■ **Problem to work on**
Every entry below must be retyped exactly, and the pictures must be left out.

■ **Record extracts**
((

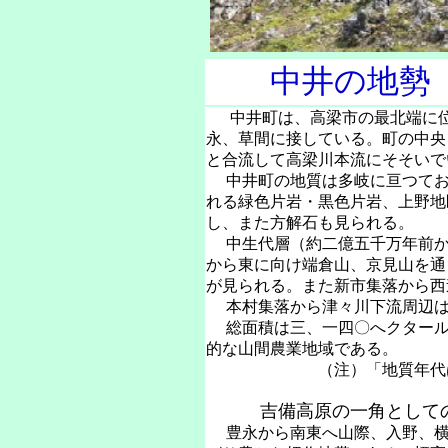
中井の地勢
中井町は、高梁市の最北端に位置し
永、草間に接している。町の中央
と合流して高梁川本流にそそいで
中井町の地質は多岐に亘つてお
れる緑色片岩・黒色片岩、上野地
し、また方解石も見られる。
中生代層（約二億五千万年前か
から東に向け端倉山、京見山を通
が見られる。また新市集落から西
本村集落から津々川下流周辺は
総面積は三、一四〇へクタール
的な山間農業地域である。
（注）「地質年代は、小
吉備高原の一角として
豊永から南東へ山際、入野、横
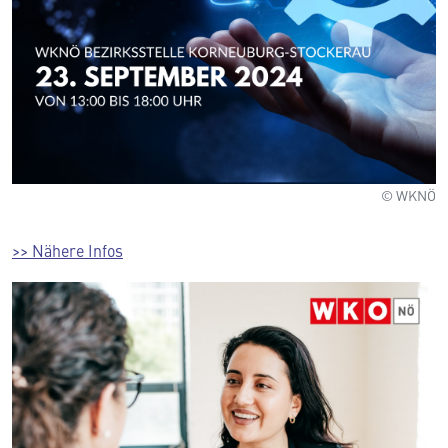
© WKNÖ
>> Nähere Infos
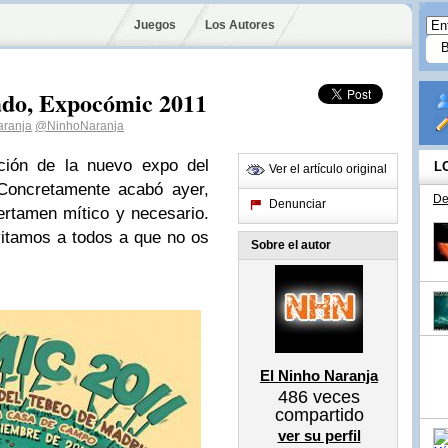
Juegos
Los Autores
rado, Expocómic 2011
aranja
@NinhoNaranja
ación de la nuevo expo del
L
Ver el artículo original
Concretamente acabó ayer,
De
Denunciar
certamen mítico y necesario.
itamos a todos a que no os
Sobre el autor
El Ninho Naranja
486
veces
compartido
ver su perfil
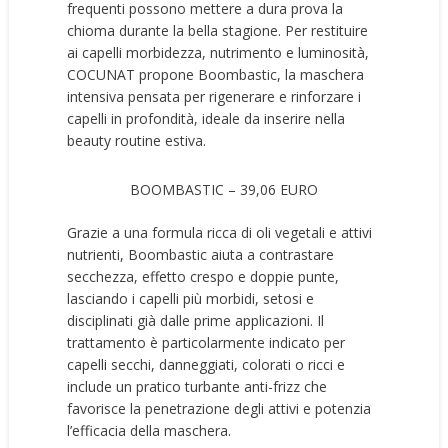
frequenti possono mettere a dura prova la
chioma durante la bella stagione. Per restituire
ai capelli morbidezza, nutrimento e luminosità,
COCUNAT propone Boombastic, la maschera
intensiva pensata per rigenerare e rinforzare i
capelli in profondità, ideale da inserire nella
beauty routine estiva.
BOOMBASTIC – 39,06 EURO
Grazie a una formula ricca di oli vegetali e attivi
nutrienti, Boombastic aiuta a contrastare
secchezza, effetto crespo e doppie punte,
lasciando i capelli più morbidi, setosi e
disciplinati già dalle prime applicazioni. Il
trattamento è particolarmente indicato per
capelli secchi, danneggiati, colorati o ricci e
include un pratico turbante anti-frizz che
favorisce la penetrazione degli attivi e potenzia
l’efficacia della maschera.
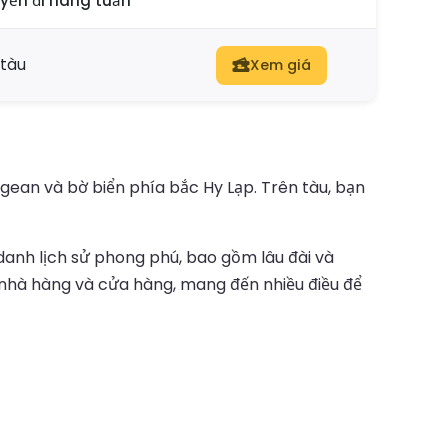
yến đi hàng tuần
 tàu
Xem giá
ean và bờ biển phía bắc Hy Lạp. Trên tàu, bạn
 danh lịch sử phong phú, bao gồm lâu đài và
nhà hàng và cửa hàng, mang đến nhiều điều để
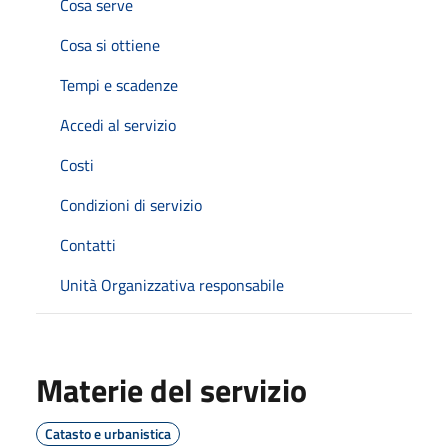
Cosa serve
Cosa si ottiene
Tempi e scadenze
Accedi al servizio
Costi
Condizioni di servizio
Contatti
Unità Organizzativa responsabile
Materie del servizio
Catasto e urbanistica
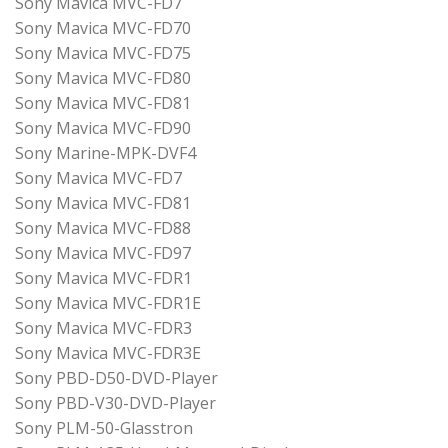
Sony Mavica MVC-FD7
Sony Mavica MVC-FD70
Sony Mavica MVC-FD75
Sony Mavica MVC-FD80
Sony Mavica MVC-FD81
Sony Mavica MVC-FD90
Sony Marine-MPK-DVF4
Sony Mavica MVC-FD7
Sony Mavica MVC-FD81
Sony Mavica MVC-FD88
Sony Mavica MVC-FD97
Sony Mavica MVC-FDR1
Sony Mavica MVC-FDR1E
Sony Mavica MVC-FDR3
Sony Mavica MVC-FDR3E
Sony PBD-D50-DVD-Player
Sony PBD-V30-DVD-Player
Sony PLM-50-Glasstron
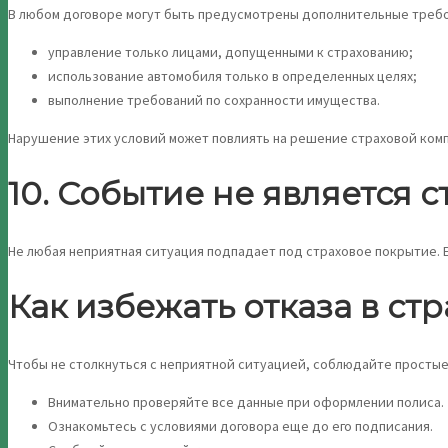
В любом договоре могут быть предусмотрены дополнительные требо
управление только лицами, допущенными к страхованию;
использование автомобиля только в определенных целях;
выполнение требований по сохранности имущества.
Нарушение этих условий может повлиять на решение страховой комп
10. Событие не является 
Не любая неприятная ситуация подпадает под страховое покрытие. 
Как избежать отказа в ст
Чтобы не столкнуться с неприятной ситуацией, соблюдайте простые
Внимательно проверяйте все данные при оформлении полиса.
Ознакомьтесь с условиями договора еще до его подписания.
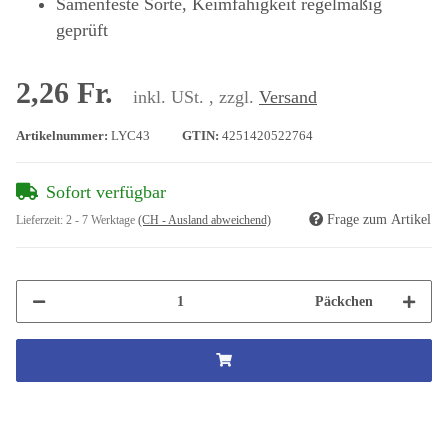
Samenfeste Sorte, Keimfähigkeit regelmäßig
geprüft
2,26 Fr.
inkl. USt. , zzgl.
Versand
Artikelnummer:
LYC43
GTIN:
4251420522764
Sofort verfügbar
Frage zum Artikel
Lieferzeit:
2 - 7 Werktage
(CH - Ausland abweichend)
Päckchen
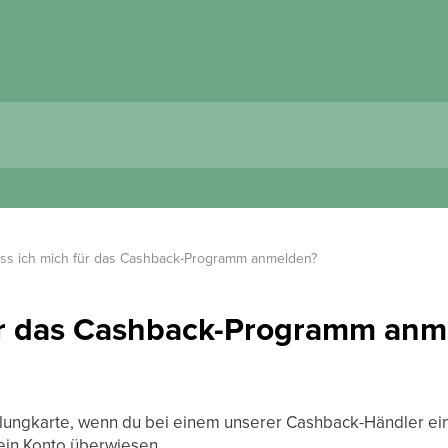
ss ich mich für das Cashback-Programm anmelden?
ür das Cashback-Programm anm
ungkarte, wenn du bei einem unserer Cashback-Händler einka
ein Konto überwiesen.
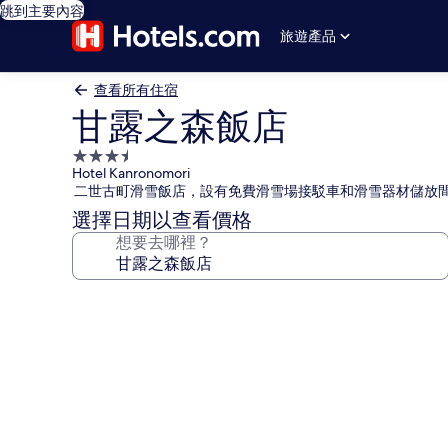
跳到主要內容
旅遊產品
查看所有住宿
甘露之森飯店
3.5
Hotel Kanronomori
星
二世古町滑雪飯店，設有免費滑雪場接駁車和滑雪器材儲放
級
選擇日期以查看價格
住
想要去哪裡？
宿
甘
露
之
森
飯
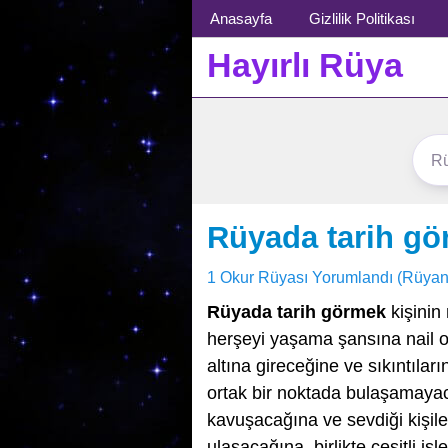
Menü
Anasayfa
Gizlilik Politikası
Hayırlı Rüya
Rüyada tarih g
1 Okur Rüyası Yorumlandı (Rüyan
Rüyada tarih görmek
kişinin
herşeyi yaşama şansına nail o
altına gireceğine ve sıkıntıları
ortak bir noktada bulaşamayac
kavuşacağına ve sevdiği kişile
ulaşacağına, birlikte çeşitli i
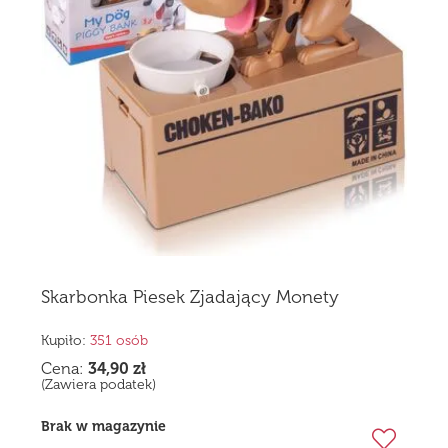
Skarbonka Piesek Zjadający Monety
Kupiło:
351 osób
Cena:
34,90
zł
(Zawiera podatek)
Brak w magazynie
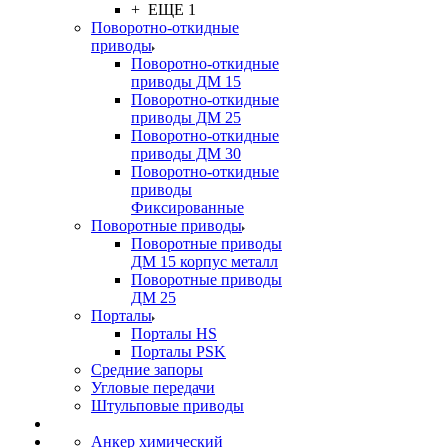
+ ЕЩЕ 1
Поворотно-откидные
приводы
Поворотно-откидные
приводы ДМ 15
Поворотно-откидные
приводы ДМ 25
Поворотно-откидные
приводы ДМ 30
Поворотно-откидные
приводы
Фиксированные
Поворотные приводы
Поворотные приводы
ДМ 15 корпус металл
Поворотные приводы
ДМ 25
Порталы
Порталы HS
Порталы PSK
Средние запоры
Угловые передачи
Штульповые приводы
Анкер химический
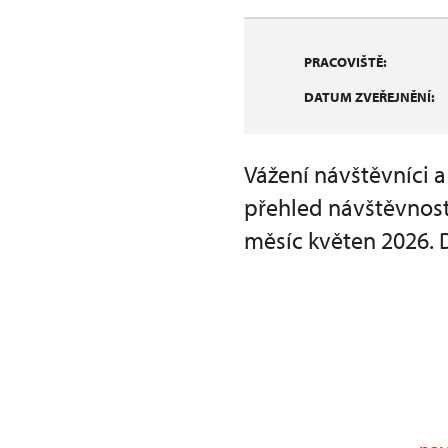
PRACOVIŠTĚ:
DATUM ZVEŘEJNĚNÍ:
Vážení návštěvníci 
přehled návštěvnost
měsíc květen 2026. 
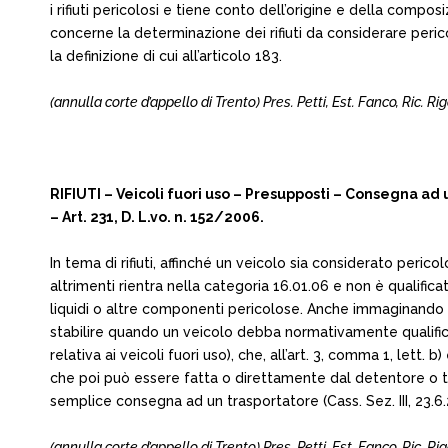
i rifiuti pericolosi e tiene conto dell’origine e della compo
concerne la determinazione dei rifiuti da considerare pericol
la definizione di cui all’articolo 183.
(annulla corte d’appello di Trento) Pres. Petti, Est. Fanco, Ric. Rig
RIFIUTI – Veicoli fuori uso – Presupposti – Consegna ad 
– Art. 231, D. L.vo. n. 152/2006.
In tema di rifiuti, affinché un veicolo sia considerato per
altrimenti rientra nella categoria 16.01.06 e non è qualif
liquidi o altre componenti pericolose. Anche immaginando c
stabilire quando un veicolo debba normativamente qualifica
relativa ai veicoli fuori uso), che, all’art. 3, comma 1, lett
che poi può essere fatta o direttamente dal detentore o tr
semplice consegna ad un trasportatore (Cass. Sez. III, 23.6.200
(annulla corte d’appello di Trento) Pres. Petti, Est. Fanco, Ric. Rig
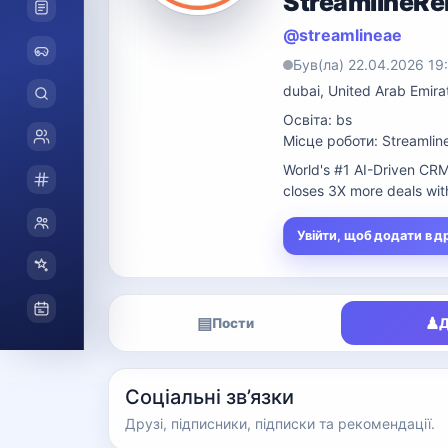
StreamlineRe
@streamlineae
Був(ла) 22.04.2026 19
dubai, United Arab Emir
Освіта: bs
Місце роботи: Streamlin
World's #1 AI-Driven CRM 
closes 3X more deals wit
Увійти, щоб додати в д
▤
♟
Пости
Д
Соціальні зв’язки
Друзі, підписники, підписки та рекомендації.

))

■ **Reply**
中井の地勢
中井町は、高梁市の最北端に位置し
永、草間に接している。町の中央
と合流して高梁川本流にそそいで
中井町の地質は多岐に亘つてお
れる緑色片岩・黒色片岩、上野地
し、また方解石も見られる。
中生代層（約二億五千万年前か
から東に向け端倉山、京見山を通
が見られる。また新市集落から西
本村集落から津々川下流周辺は
総面積は三、一四〇へクタール
的な山間農業地域である。
（注）「地質年代は、小
吉備高原の一角として
豊永から南東へ山際、入野、横
© WKNÖ
>> Nähere Infos
Juegos
Los Autores
rado, Expocómic 2011
aranja
@NinhoNaranja
ación de la nuevo expo del
L
Ver el artículo original
Concretamente acabó ayer,
De
Denunciar
certamen mítico y necesario.
itamos a todos a que no os
Sobre el autor
El Ninho Naranja
486
veces
compartido
ver su perfil
frequenti possono mettere a dura prova la
chioma durante la bella stagione. Per restituire
ai capelli morbidezza, nutrimento e luminosità,
COCUNAT propone Boombastic, la maschera
intensiva pensata per rigenerare e rinforzare i
capelli in profondità, ideale da inserire nella
beauty routine estiva.
BOOMBASTIC – 39,06 EURO
Grazie a una formula ricca di oli vegetali e attivi
nutrienti, Boombastic aiuta a contrastare
secchezza, effetto crespo e doppie punte,
lasciando i capelli più morbidi, setosi e
disciplinati già dalle prime applicazioni. Il
trattamento è particolarmente indicato per
capelli secchi, danneggiati, colorati o ricci e
include un pratico turbante anti-frizz che
favorisce la penetrazione degli attivi e potenzia
l’efficacia della maschera.
yến đi hàng tuần
 tàu
Xem giá
ean và bờ biển phía bắc Hy Lạp. Trên tàu, bạn
 danh lịch sử phong phú, bao gồm lâu đài và
nhà hàng và cửa hàng, mang đến nhiều điều để
Cosa serve
Cosa si ottiene
Tempi e scadenze
Accedi al servizio
Costi
Condizioni di servizio
Contatti
Unità Organizzativa responsabile
Materie del servizio
Catasto e urbanistica
Sony Mavica MVC-FD7
Sony Mavica MVC-FD70
Sony Mavica MVC-FD75
Sony Mavica MVC-FD80
Sony Mavica MVC-FD81
Sony Mavica MVC-FD90
Sony Marine-MPK-DVF4
Sony Mavica MVC-FD7
Sony Mavica MVC-FD81
Sony Mavica MVC-FD88
Sony Mavica MVC-FD97
Sony Mavica MVC-FDR1
Sony Mavica MVC-FDR1E
Sony Mavica MVC-FDR3
Sony Mavica MVC-FDR3E
Sony PBD-D50-DVD-Player
Sony PBD-V30-DVD-Player
Sony PLM-50-Glasstron
В любом договоре могут быть предусмотрены дополнительные требо
управление только лицами, допущенными к страхованию;
использование автомобиля только в определенных целях;
выполнение требований по сохранности имущества.
Нарушение этих условий может повлиять на решение страховой комп
10. Событие не является 
Не любая неприятная ситуация подпадает под страховое покрытие. 
Как избежать отказа в ст
Чтобы не столкнуться с неприятной ситуацией, соблюдайте простые
Внимательно проверяйте все данные при оформлении полиса.
Ознакомьтесь с условиями договора еще до его подписания.
Samenfeste Sorte, Keimfähigkeit regelmäßig
geprüft
2,26 Fr.
inkl. USt. , zzgl.
Versand
Artikelnummer:
LYC43
GTIN:
4251420522764
Sofort verfügbar
Frage zum Artikel
Lieferzeit:
2 - 7 Werktage
(CH - Ausland abweichend)
Päckchen
ss ich mich für das Cashback-Programm anmelden?
ür das Cashback-Programm anm
ungkarte, wenn du bei einem unserer Cashback-Händler einka
ein Konto überwiesen.
跳到主要內容
旅遊產品
查看所有住宿
甘露之森飯店
3.5
Hotel Kanronomori
星
二世古町滑雪飯店，設有免費滑雪場接駁車和滑雪器材儲放
級
選擇日期以查看價格
住
想要去哪裡？
宿
甘
露
之
森
飯
Menü
Anasayfa
Gizlilik Politikası
Hayırlı Rüya
Rüyada tarih g
1 Okur Rüyası Yorumlandı (Rüyan
Rüyada tarih görmek
kişinin
herşeyi yaşama şansına nail o
altına gireceğine ve sıkıntıları
ortak bir noktada bulaşamayac
kavuşacağına ve sevdiği kişile
ulaşacağına, birlikte çeşitli i
Skarbonka Piesek Zjadający Monety
Kupiło:
351 osób
Cena:
34,90
zł
(Zawiera podatek)
Brak w magazynie
+ ЕЩЕ 1
Поворотно-откидные
приводы
Поворотно-откидные
приводы ДМ 15
Поворотно-откидные
приводы ДМ 25
Поворотно-откидные
приводы ДМ 30
Поворотно-откидные
приводы
Фиксированные
Поворотные приводы
Поворотные приводы
ДМ 15 корпус металл
Поворотные приводы
ДМ 25
Порталы
Порталы HS
Порталы PSK
Средние запоры
Угловые передачи
Штульповые приводы
Анкер химический
PRACOVIŠTĚ:
DATUM ZVEŘEJNĚNÍ:
Vážení návštěvníci 
přehled návštěvnost
měsíc květen 2026. 
i rifiuti pericolosi e tiene conto dell’origine e della compo
concerne la determinazione dei rifiuti da considerare pericol
la definizione di cui all’articolo 183.
(annulla corte d’appello di Trento) Pres. Petti, Est. Fanco, Ric. Rig
RIFIUTI – Veicoli fuori uso – Presupposti – Consegna ad 
– Art. 231, D. L.vo. n. 152/2006.
In tema di rifiuti, affinché un veicolo sia considerato per
altrimenti rientra nella categoria 16.01.06 e non è qualif
liquidi o altre componenti pericolose. Anche immaginando c
stabilire quando un veicolo debba normativamente qualifica
relativa ai veicoli fuori uso), che, all’art. 3, comma 1, lett
che poi può essere fatta o direttamente dal detentore o tr
semplice consegna ad un trasportatore (Cass. Sez. III, 23.6.200
(annulla corte d’appello di Trento) Pres. Petti, Est. Fanco, Ric. Rig
StreamlineRe
@streamlineae
Був(ла) 22.04.2026 19
dubai, United Arab Emir
Освіта: bs
Місце роботи: Streamlin
World's #1 AI-Driven CRM 
closes 3X more deals wit
Увійти, щоб додати в д
▤
♟
Пости
Д
Соціальні зв’язки
Друзі, підписники, підписки та рекомендації.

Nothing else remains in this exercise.